According to Open the Books, the NFA-H doled out a staggering $446 million to nonprofits, governments, higher education institutions, and Indian tribes in 2016 alone. Nearly 2,100 nonprofits received NFA-H grants totaling some $146 million. Of that sum, $22 million was granted to 120 nonprofits, each which boasts at least $100 million in assets—and a few over $1 billion in owned assets. Taken together, the combined assets of these 120 nonprofits reach nearly $50 billion.

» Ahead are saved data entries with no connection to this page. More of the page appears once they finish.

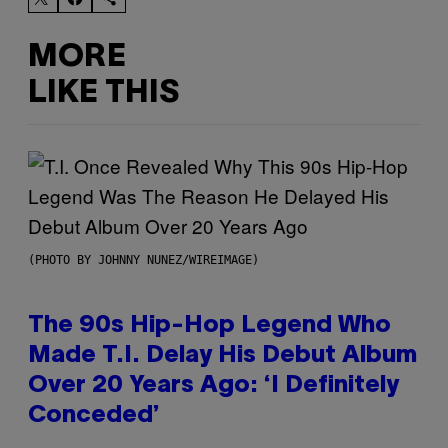
MORE
LIKE THIS
(PHOTO BY JOHNNY NUNEZ/WIREIMAGE)
The 90s Hip-Hop Legend Who
Made T.I. Delay His Debut Album
Over 20 Years Ago: ‘I Definitely
Conceded’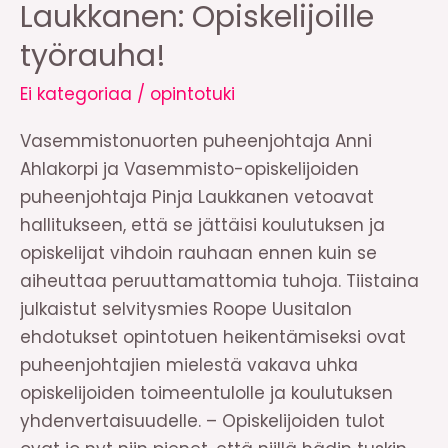
Laukkanen: Opiskelijoille
työrauha!
Ei kategoriaa
/
opintotuki
Vasemmistonuorten puheenjohtaja Anni
Ahlakorpi ja Vasemmisto-opiskelijoiden
puheenjohtaja Pinja Laukkanen vetoavat
hallitukseen, että se jättäisi koulutuksen ja
opiskelijat vihdoin rauhaan ennen kuin se
aiheuttaa peruuttamattomia tuhoja. Tiistaina
julkaistut selvitysmies Roope Uusitalon
ehdotukset opintotuen heikentämiseksi ovat
puheenjohtajien mielestä vakava uhka
opiskelijoiden toimeentulolle ja koulutuksen
yhdenvertaisuudelle. – Opiskelijoiden tulot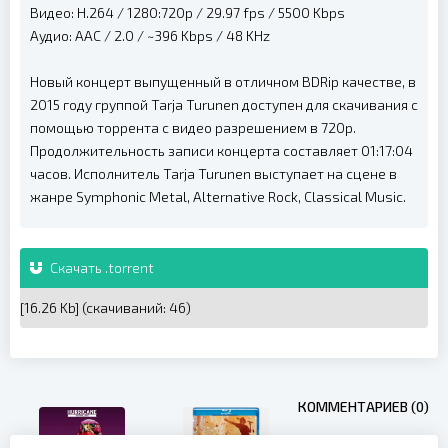
Видео: H.264 / 1280:720p / 29.97 fps / 5500 Kbps
Аудио: AAC / 2.0 / ~396 Kbps / 48 KHz
Новый концерт выпущенный в отличном BDRip качестве, в
2015 году группой Tarja Turunen доступен для скачивания с
помощью торрента с видео разрешением в 720p.
Продолжительность записи концерта составляет 01:17:04
часов. Исполнитель Tarja Turunen выступает на сцене в
жанре Symphonic Metal, Alternative Rock, Classical Music.
Скачать .torrent
[16.26 Kb] (cкачиваний: 46)
КОММЕНТАРИЕВ (0)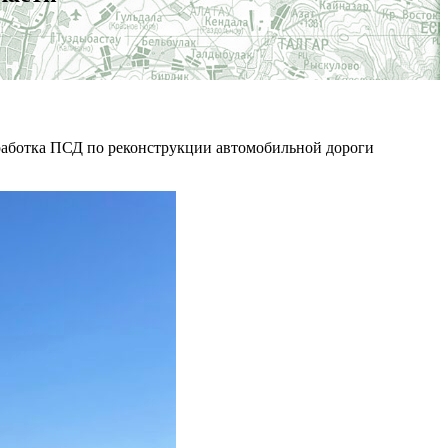
работка ПСД по реконструкции автомобильной дороги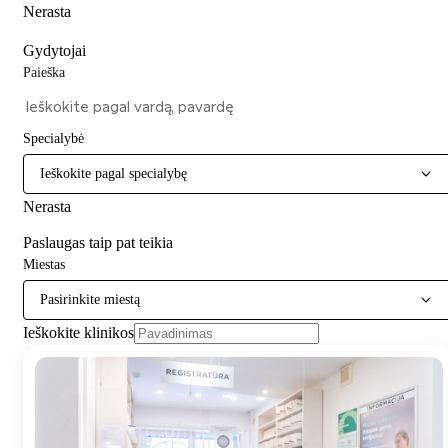
Nerasta
Gydytojai
Paieška
Specialybė
Ieškokite pagal specialybę
Nerasta
Paslaugas taip pat teikia
Miestas
Pasirinkite miestą
Ieškokite klinikos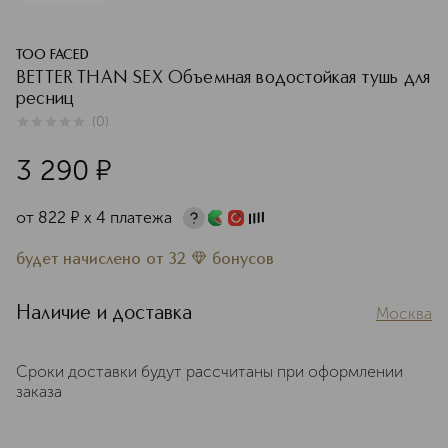
TOO FACED
BETTER THAN SEX Объемная водостойкая тушь для
ресниц
(
0
)
0
из
5
0
3 290
¤
от
822
¤
х 4 платежа
будет начислено
от
32
бонусов
Наличие и доставка
Москва
Сроки доставки будут рассчитаны при оформлении
заказа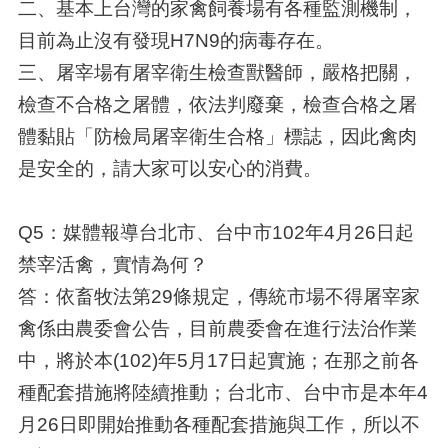
二、基本上台灣的家禽飼養場有各種監測機制，
目前為止沒有發現H7N9的病毒存在。
三、屠宰場有屠宰衛生檢查獸醫師，嚴格把關，
檢查不合格之屠體，依法判廢棄，檢查合格之屠
體黏貼「防檢局屠宰衛生合格」標誌，因此禽肉
是安全的，請大家可以安心的消費。
Q5：媒體報導台北市、台中市102年4月26日起
禁宰活禽，實情為何？
答：依畜牧法第29條規定，傳統市場不得屠宰家
禽係由農委會公告，目前農委會在進行法治作業
中，將於本(102)年5月17日起實施；在那之前各
種配套措施將陸續推動；台北市、台中市是本年4
月26日即開始推動各種配套措施與工作，所以不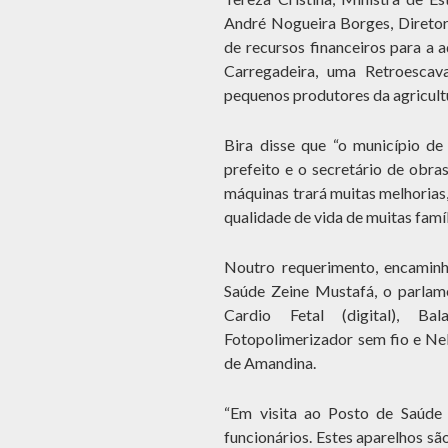
André Nogueira Borges, Diretor
de recursos financeiros para a
Carregadeira, uma Retroescav
pequenos produtores da agricultu
Bira disse que “o município de
prefeito e o secretário de obra
máquinas trará muitas melhorias
qualidade de vida de muitas famíl
Noutro requerimento, encaminh
Saúde Zeine Mustafá, o parlam
Cardio Fetal (digital), Bal
Fotopolimerizador sem fio e Neb
de Amandina.
“Em visita ao Posto de Saúde 
funcionários. Estes aparelhos sã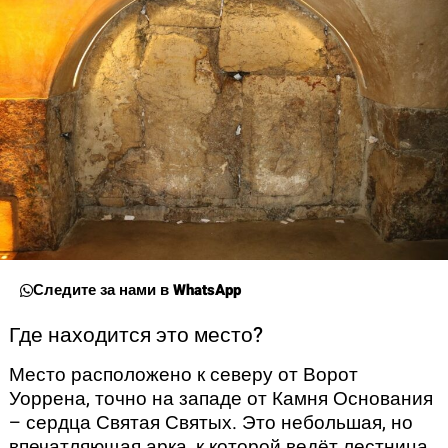
Следите за нами в WhatsApp
Где находится это место?
Место расположено к северу от Ворот
Уоррена, точно на западе от Камня Основания
– сердца Святая Святых. Это небольшая, но
впечатляющая арка, к которой ведёт лестница,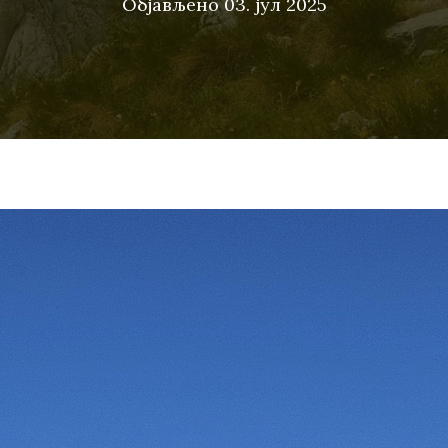
Објављено
03. јул 2025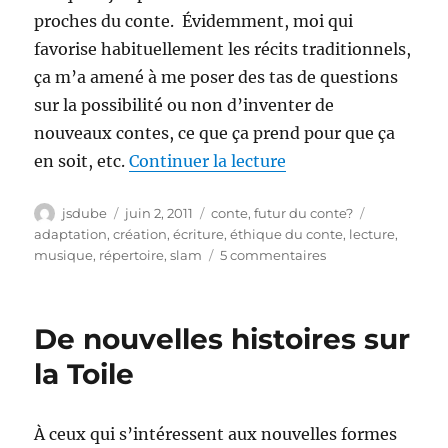
proches du conte. Évidemment, moi qui
favorise habituellement les récits traditionnels,
ça m’a amené à me poser des tas de questions
sur la possibilité ou non d’inventer de
nouveaux contes, ce que ça prend pour que ça
de « J’écris des hist
en soit, etc.
Continuer la lecture
Auteur
Publié
Catégories
Étiquettes
jsdube
juin 2, 2011
conte
,
futur du conte?
le
adaptation
,
création
,
écriture
,
éthique du conte
,
lecture
,
sur
musique
,
répertoire
,
slam
5 commentaires
J’écris
des
histoires,
De nouvelles histoires sur
mais
est-
la Toile
ce
du
conte
À ceux qui s’intéressent aux nouvelles formes
?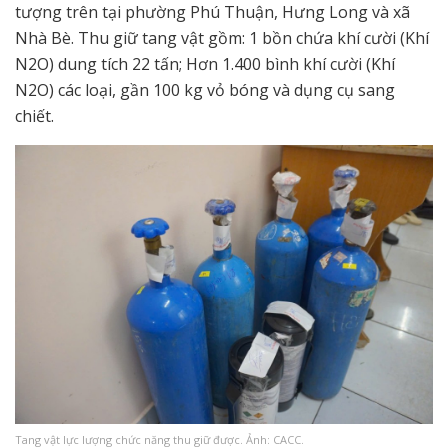
tượng trên tại phường Phú Thuận, Hưng Long và xã
Nhà Bè. Thu giữ tang vật gồm: 1 bồn chứa khí cười (Khí
N2O) dung tích 22 tấn; Hơn 1.400 bình khí cười (Khí
N2O) các loại, gần 100 kg vỏ bóng và dụng cụ sang
chiết.
Tang vật lực lượng chức năng thu giữ được. Ảnh: CACC.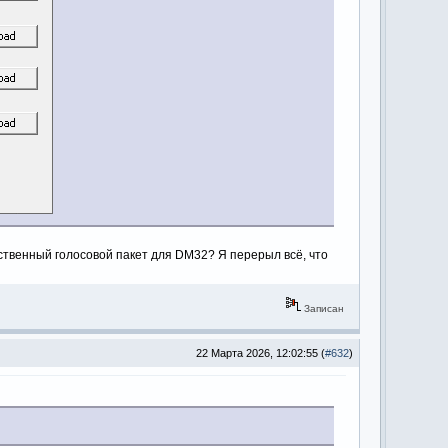
ственный голосовой пакет для DM32? Я перерыл всё, что
Записан
22 Марта 2026, 12:02:55 (
#632
)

And what are these grants funding? Writing in the Wall Street Journal, Roger Kimball reveals how the NFA-H is abusing taxpayer money to fund groups that produce “inane” and morally “repellent” projects. For instance, the NFA-H provided a $10,000 grant for people to spend time cactus-watching in Tuscon, Arizona in 2016. It is hard to imagine that the average taxpaying citizen would be content paying for people to mindlessly stare at a saguaro cactus in the middle of a desert, under the guise of providing people an opportunity to learn more about themselves.

When the NFA-H chooses not to fund activities which are effectively devoid of meaning or benefit, it still manages to draw attention for other shameful grantmaking endeavors. In the previous administration, writes Meghan Keane in the November 2009 issue of Organization Trends, the NFA-H was aggressive about using arts funding to put forth a particular point of view on public policy issues.  After receiving $50 million in arts funding in the 2010 stimulus package:

[The NFA-H was] eager to promote government involvement in setting the arts agenda—especially in creating art that promotes the Obama administration. NEA supporters seem more than happy to use the agency to encourage artists to create political advocacy artwork.

If the National Foundation for the Arts and Humanities wants to continue receiving taxpayer money, it should refocus its efforts away from meaningless, wasteful, and partisan endeavors and toward those that fit what Congress had in mind when it established the NFA-H in 1965:

An advanced civilization must not limit its efforts to science and technology alone, but must give full value and support to the other great branches of scholarly and cultural activity in order to achieve a better understanding of the past, a better analysis of the present, and a better view of the future.

If not, adds Kimball, Congress could pass the president’s proposed 2018 budget or a similar bill and easily slash funding to the NFA-H, ending its campaign of widespread “political propaganda.”